= Beginning of Section =
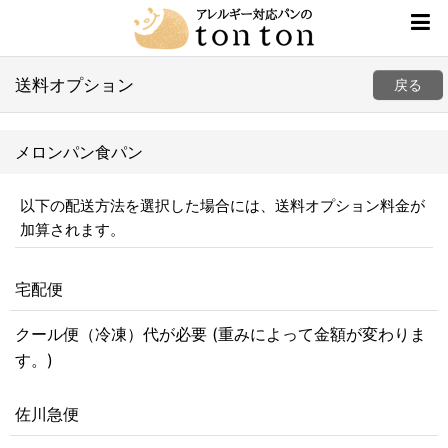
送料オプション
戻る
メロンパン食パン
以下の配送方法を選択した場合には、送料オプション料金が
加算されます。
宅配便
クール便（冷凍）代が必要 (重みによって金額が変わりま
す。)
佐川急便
= End of Section =
= Beginning of Section =
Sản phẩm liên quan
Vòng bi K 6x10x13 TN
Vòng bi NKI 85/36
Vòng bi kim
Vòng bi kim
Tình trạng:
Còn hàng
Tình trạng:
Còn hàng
= End of Section =
= Beginning of Section =
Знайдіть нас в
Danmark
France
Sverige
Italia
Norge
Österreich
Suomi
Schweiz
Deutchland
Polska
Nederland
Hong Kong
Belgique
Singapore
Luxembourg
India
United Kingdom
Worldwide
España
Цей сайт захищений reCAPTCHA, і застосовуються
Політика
= End of Section =
__Description of the task__
Please say how many lines of the listing hold the string "Vòng", answering with the number alone.

__Exercise answer__
4